ABITECH Analysis · Nigeria trade Sentiment: -0.70 (negative) · 11/03/2026
Nigeria's recent tax reform agenda, championed by President Bola Tinubu's administration, presents a paradox that warrants careful scrutiny from European investors operating in West Africa's largest economy. While the government has positioned itself as reformist, implementation patterns suggest that politically connected sectors—particularly Lagos's informal transport and logistics networks—have enjoyed selective exemptions that undermine the stated universality of the tax regime.

The Lagos transport sector, historically dominated by informal cartels controlling everything from inter-city haulage to port logistics, operates in a complex regulatory grey zone. These networks, many with deep historical ties to political power structures, have traditionally operated outside formal taxation frameworks. When Tinubu's administration announced comprehensive tax reforms aimed at broadening the revenue base and modernizing Nigeria's fiscal infrastructure, expectations mounted that this informal economy would finally face integration into the formal system. Instead, emerging evidence suggests selective implementation has protected certain actors while creating compliance burdens for formal, foreign-backed competitors.

For European investors, this dynamic carries significant implications. Companies operating through formal structures—whether in logistics, distribution, or supply chain management—face increasingly stringent tax obligations while competing against informal actors enjoying de facto exemptions. This creates an uneven playing field that disadvantages compliant international operators and incentivizes regulatory arbitrage.

The broader context matters here. Nigeria's informal economy represents approximately 65% of GDP, and transport logistics remain substantially informal. The government's fiscal consolidation efforts, necessary given Nigeria's debt sustainability challenges, require revenue generation. However, politically expedient selective enforcement undermines both the reform's effectiveness and foreign investor confidence. When tax obligations appear discretionary based on political connections rather than universal application, institutional trust deteriorates.
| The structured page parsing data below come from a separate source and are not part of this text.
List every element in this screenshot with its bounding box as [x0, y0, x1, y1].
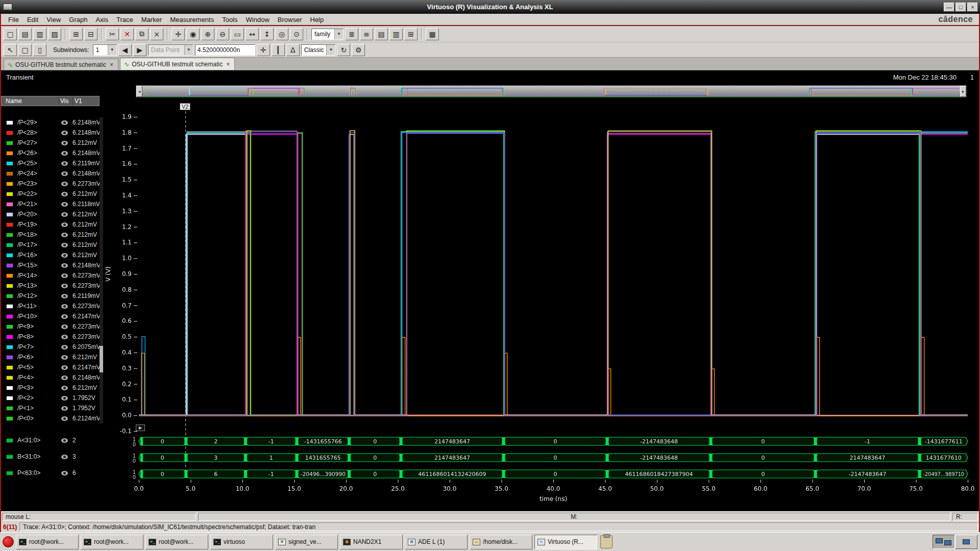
visibility-eye-icon[interactable]: [61, 192, 68, 196]
signal-row[interactable]: /P<19>6.212mV: [1, 219, 100, 230]
refresh-button[interactable]: ↻: [337, 44, 350, 56]
chevron-down-icon[interactable]: ▼: [108, 45, 116, 55]
magnify-plus-button[interactable]: ◎: [275, 28, 288, 40]
taskbar-button[interactable]: >_root@work...: [81, 535, 143, 549]
visibility-eye-icon[interactable]: [61, 253, 68, 258]
next-subwindow-button[interactable]: ▶: [133, 44, 146, 56]
play-button[interactable]: ▶: [136, 424, 145, 431]
visibility-eye-icon[interactable]: [61, 243, 68, 247]
signal-row[interactable]: /P<29>6.2148mV: [1, 117, 100, 128]
zoom-in-button[interactable]: ⊕: [201, 28, 214, 40]
redhat-menu-icon[interactable]: [3, 536, 14, 547]
bus-label-row[interactable]: A<31:0>2: [1, 435, 103, 445]
time-value-field[interactable]: 4.5200000000n: [195, 44, 255, 56]
taskbar-button[interactable]: ▦NAND2X1: [340, 535, 403, 549]
overview-left-handle[interactable]: ◂: [136, 86, 142, 97]
visibility-eye-icon[interactable]: [61, 324, 68, 329]
menu-view[interactable]: View: [42, 15, 65, 24]
region-select-button[interactable]: ▢: [18, 44, 32, 56]
minimize-button[interactable]: —: [944, 3, 954, 12]
signal-row[interactable]: /P<8>6.2273mV: [1, 332, 100, 342]
visibility-eye-icon[interactable]: [61, 182, 68, 186]
signal-row[interactable]: /P<15>6.2148mV: [1, 260, 100, 270]
signal-row[interactable]: /P<5>6.2147mV: [1, 362, 100, 372]
signal-row[interactable]: /P<4>6.2148mV: [1, 372, 100, 383]
zoom-x-button[interactable]: ↔: [246, 28, 259, 40]
signal-row[interactable]: /P<21>6.2118mV: [1, 199, 100, 209]
taskbar-button[interactable]: >_root@work...: [145, 535, 208, 549]
prev-subwindow-button[interactable]: ◀: [118, 44, 132, 56]
zoom-out-button[interactable]: ⊖: [216, 28, 229, 40]
signal-row[interactable]: /P<9>6.2273mV: [1, 321, 100, 332]
signal-row[interactable]: /P<10>6.2147mV: [1, 311, 100, 321]
visibility-eye-icon[interactable]: [61, 263, 68, 268]
visibility-eye-icon[interactable]: [61, 141, 68, 145]
signal-row[interactable]: /P<25>6.2119mV: [1, 158, 100, 168]
menu-edit[interactable]: Edit: [23, 15, 42, 24]
signal-row[interactable]: /P<24>6.2148mV: [1, 168, 100, 179]
menu-marker[interactable]: Marker: [137, 15, 166, 24]
bus-label-row[interactable]: B<31:0>3: [1, 452, 103, 462]
column-v1[interactable]: V1: [72, 96, 99, 106]
family-combo[interactable]: family ▼: [311, 29, 344, 40]
signal-row[interactable]: /P<26>6.2148mV: [1, 148, 100, 158]
desktop-1-cell[interactable]: [933, 535, 955, 549]
signal-row[interactable]: /P<1>1.7952V: [1, 403, 100, 413]
menu-trace[interactable]: Trace: [112, 15, 137, 24]
visibility-eye-icon[interactable]: [61, 161, 68, 166]
zoom-fit-button[interactable]: ▭: [231, 28, 244, 40]
signal-list-scrollbar[interactable]: [100, 117, 103, 423]
menu-measurements[interactable]: Measurements: [166, 15, 218, 24]
signal-row[interactable]: /P<17>6.212mV: [1, 240, 100, 250]
visibility-eye-icon[interactable]: [61, 355, 68, 360]
style-combo[interactable]: Classic ▼: [301, 44, 336, 56]
show-panels-button[interactable]: ▯: [33, 44, 46, 56]
column-name[interactable]: Name: [2, 96, 59, 106]
overview-canvas[interactable]: [136, 86, 966, 97]
pan-button[interactable]: ✛: [172, 28, 185, 40]
taskbar-button[interactable]: ∿Virtuoso (R...: [534, 535, 597, 549]
overlay-mode-button[interactable]: ≡: [360, 28, 373, 40]
menu-help[interactable]: Help: [306, 15, 328, 24]
zoom-y-button[interactable]: ↕: [260, 28, 274, 40]
visibility-eye-icon[interactable]: [61, 294, 68, 298]
visibility-eye-icon[interactable]: [61, 396, 68, 400]
menu-axis[interactable]: Axis: [91, 15, 112, 24]
datapoint-combo[interactable]: Data Point ▼: [148, 44, 193, 56]
taskbar-button[interactable]: >_virtuoso: [210, 535, 273, 549]
visibility-eye-icon[interactable]: [61, 471, 68, 475]
menu-window[interactable]: Window: [242, 15, 274, 24]
visibility-eye-icon[interactable]: [61, 202, 68, 207]
taskbar-button[interactable]: >_root@work...: [16, 535, 79, 549]
compose-button[interactable]: ▥: [389, 28, 403, 40]
visibility-eye-icon[interactable]: [61, 131, 68, 135]
chevron-down-icon[interactable]: ▼: [326, 45, 335, 55]
visibility-eye-icon[interactable]: [61, 273, 68, 278]
chevron-down-icon[interactable]: ▼: [334, 29, 343, 39]
delete-button[interactable]: ✕: [120, 28, 134, 40]
preferences-button[interactable]: ⚙: [352, 44, 365, 56]
visibility-eye-icon[interactable]: [61, 375, 68, 380]
print-button[interactable]: ▨: [48, 28, 61, 40]
visibility-eye-icon[interactable]: [61, 345, 68, 349]
overview-right-handle[interactable]: ▸: [960, 86, 966, 97]
visibility-eye-icon[interactable]: [61, 365, 68, 370]
visibility-eye-icon[interactable]: [61, 233, 68, 237]
signal-row[interactable]: /P<6>6.212mV: [1, 352, 100, 362]
visibility-eye-icon[interactable]: [61, 416, 68, 421]
signal-row[interactable]: /P<7>6.2075mV: [1, 342, 100, 352]
visibility-eye-icon[interactable]: [61, 222, 68, 227]
visibility-eye-icon[interactable]: [61, 171, 68, 176]
visibility-eye-icon[interactable]: [61, 284, 68, 288]
signal-row[interactable]: /P<28>6.2148mV: [1, 128, 100, 138]
point-marker-button[interactable]: ✛: [257, 44, 270, 56]
visibility-eye-icon[interactable]: [61, 151, 68, 156]
chevron-down-icon[interactable]: ▼: [184, 45, 193, 55]
taskbar-button[interactable]: ▤ADE L (1): [405, 535, 468, 549]
split-current-button[interactable]: ▤: [375, 28, 388, 40]
document-tab[interactable]: ∿OSU-GITHUB testmult schematic×: [4, 59, 118, 70]
signal-row[interactable]: /P<0>6.2124mV: [1, 413, 100, 423]
visibility-eye-icon[interactable]: [61, 314, 68, 319]
visibility-eye-icon[interactable]: [61, 438, 68, 443]
visibility-eye-icon[interactable]: [61, 335, 68, 339]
European investors should understand the mechanics at play. Lagos's transport cartels control critical infrastructure—port access, inter-state logistics corridors, and urban distribution networks. These actors possess significant political leverage, particularly at the state level where Governor Babajide Sanwo-Olu faces pressure to maintain social stability and employment. Exempting these networks from tax compliance represents a political choice prioritizing short-term stability over long-term fiscal health.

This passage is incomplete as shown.